From the Artist
About Tavern Knights
Tavern Knights pulls together a handful of tracks that lean into that sweet spot where Celtic fiddle becomes as much a lead instrument as the guitar. I wanted to collect pieces that have that rowdy, communal energy—less "metal for metal's sake" and more "what if a medieval feast hall had distortion pedals." The violin isn't there to soften the metal or add texture; it's doing the galloping, the melodies, the hooks you'd find in a traditional reel, just played over heavy riffs and breakdowns instead of acoustic guitars.
“You'll hear what metal sounds like when it stops apologizing for borrowing from traditional music and just commits fully to the fusion.”
What ties these together is the approach to modal harmony.
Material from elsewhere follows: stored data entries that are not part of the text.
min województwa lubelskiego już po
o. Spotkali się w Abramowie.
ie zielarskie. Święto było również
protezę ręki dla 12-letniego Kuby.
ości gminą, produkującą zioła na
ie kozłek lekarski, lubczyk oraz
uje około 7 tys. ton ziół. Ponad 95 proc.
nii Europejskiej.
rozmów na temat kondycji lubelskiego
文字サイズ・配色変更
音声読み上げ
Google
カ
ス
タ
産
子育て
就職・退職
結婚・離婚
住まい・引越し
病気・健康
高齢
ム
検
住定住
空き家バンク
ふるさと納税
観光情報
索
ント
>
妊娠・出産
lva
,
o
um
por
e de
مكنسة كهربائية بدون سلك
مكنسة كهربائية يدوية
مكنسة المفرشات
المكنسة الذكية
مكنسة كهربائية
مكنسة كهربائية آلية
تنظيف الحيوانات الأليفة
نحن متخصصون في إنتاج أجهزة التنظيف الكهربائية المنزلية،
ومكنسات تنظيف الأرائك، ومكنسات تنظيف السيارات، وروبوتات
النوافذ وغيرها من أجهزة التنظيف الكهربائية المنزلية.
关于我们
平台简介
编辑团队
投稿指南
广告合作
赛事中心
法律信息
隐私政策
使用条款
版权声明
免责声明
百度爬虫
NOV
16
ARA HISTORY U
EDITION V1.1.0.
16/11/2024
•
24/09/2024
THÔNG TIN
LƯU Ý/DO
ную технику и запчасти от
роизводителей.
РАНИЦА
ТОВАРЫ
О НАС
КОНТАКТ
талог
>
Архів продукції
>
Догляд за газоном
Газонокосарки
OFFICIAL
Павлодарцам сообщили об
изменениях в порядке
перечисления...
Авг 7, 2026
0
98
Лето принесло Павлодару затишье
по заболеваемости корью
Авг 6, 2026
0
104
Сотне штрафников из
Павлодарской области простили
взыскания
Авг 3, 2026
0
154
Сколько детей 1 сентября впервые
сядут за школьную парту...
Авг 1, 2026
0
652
A lot of them sit in Dorian or Mixolydian territories—that's the backbone of Celtic music—but I'm running them through tremolo picking, aggressive rhythmic guitars, and genuine metal production. Tracks like Ale & Thunder and Shattered Crown show what happens when you stop treating the fiddle as a guest instrument and make it carry the same weight as the distortion. There's a physicality to how the strings hit in these arrangements, whether it's pizzicato rhythmic stabs or full-bodied tremolo lines pushing into the mix.
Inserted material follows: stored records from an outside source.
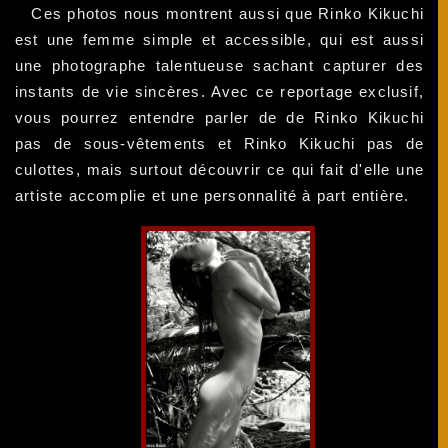
Ces photos nous montrent aussi que Rinko Kikuchi
est une femme simple et accessible, qui est aussi
une photographe talentueuse sachant capturer des
instants de vie sincères. Avec ce reportage exclusif,
vous pourrez entendre parler de de Rinko Kikuchi
pas de sous-vêtements et Rinko Kikuchi pas de
culottes, mais surtout découvrir ce qui fait d'elle une
artiste accomplie et une personnalité à part entière.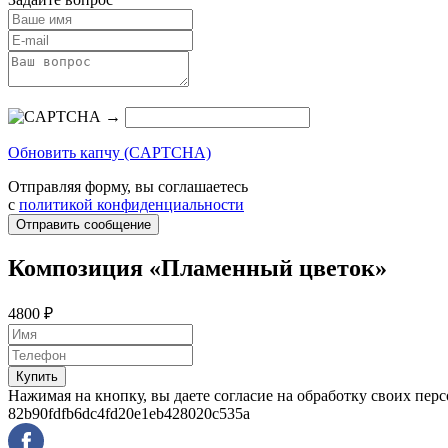
→
Обновить капчу (CAPTCHA)
Отправляя форму, вы соглашаетесь
с
политикой конфиденциальности
Отправить сообщение
Композиция «Пламенный цветок»
4800 ₽
Купить
Нажимая на кнопку, вы даете согласие на обработку своих пер
82b90fdfb6dc4fd20e1eb428020c535a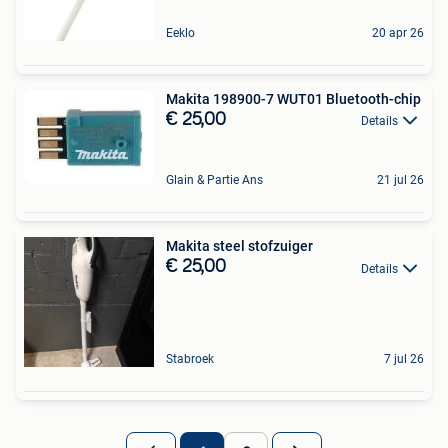
Eeklo
20 apr 26
Makita 198900-7 WUT01 Bluetooth-chip
€ 25,00
Details
Glain & Partie Ans
21 jul 26
Makita steel stofzuiger
€ 25,00
Details
Stabroek
7 jul 26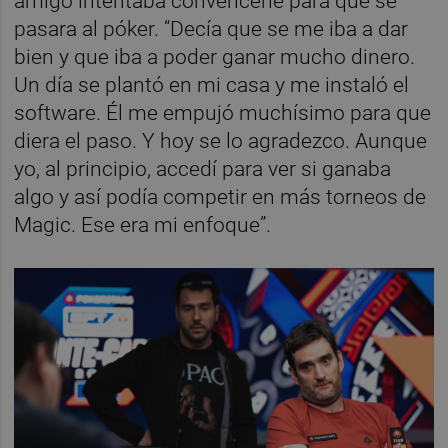
amigo intentaba convencerle para que se
pasara al póker. “Decía que se me iba a dar
bien y que iba a poder ganar mucho dinero.
Un día se plantó en mi casa y me instaló el
software. Él me empujó muchísimo para que
diera el paso. Y hoy se lo agradezco. Aunque
yo, al principio, accedí para ver si ganaba
algo y así podía competir en más torneos de
Magic. Ese era mi enfoque”.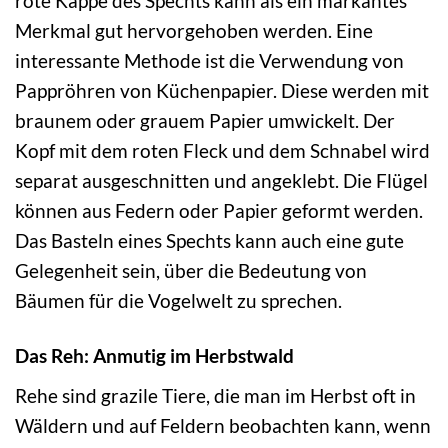
rote Kappe des Spechts kann als ein markantes
Merkmal gut hervorgehoben werden. Eine
interessante Methode ist die Verwendung von
Pappröhren von Küchenpapier. Diese werden mit
braunem oder grauem Papier umwickelt. Der
Kopf mit dem roten Fleck und dem Schnabel wird
separat ausgeschnitten und angeklebt. Die Flügel
können aus Federn oder Papier geformt werden.
Das Basteln eines Spechts kann auch eine gute
Gelegenheit sein, über die Bedeutung von
Bäumen für die Vogelwelt zu sprechen.
Das Reh: Anmutig im Herbstwald
Rehe sind grazile Tiere, die man im Herbst oft in
Wäldern und auf Feldern beobachten kann, wenn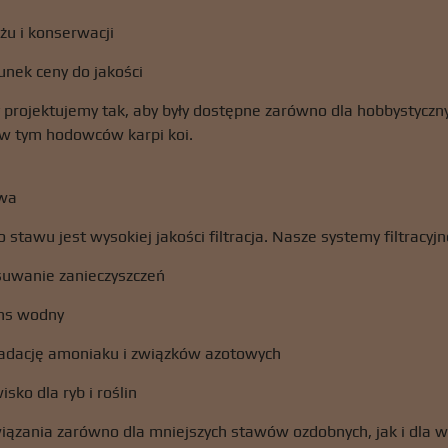
u i konserwacji
unek ceny do jakości
projektujemy tak, aby były dostępne zarówno dla hobbystyczny
w tym hodowców karpi koi.
owa
stawu jest wysokiej jakości filtracja. Nasze systemy filtracyj
uwanie zanieczyszczeń
ans wodny
adację amoniaku i związków azotowych
sko dla ryb i roślin
iązania zarówno dla mniejszych stawów ozdobnych, jak i dla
The collection swings between pure instrumental riffing and pieces where the fiddle melody is genuinely memorable—things you could sing or whistle after hearing them once. No acoustic interludes, no soft verses. This is folk-metal where both sides of that equation are playing to win. You'll hear what metal sounds like when it stops apologizing for borrowing from traditional music and just commits fully to the fusion.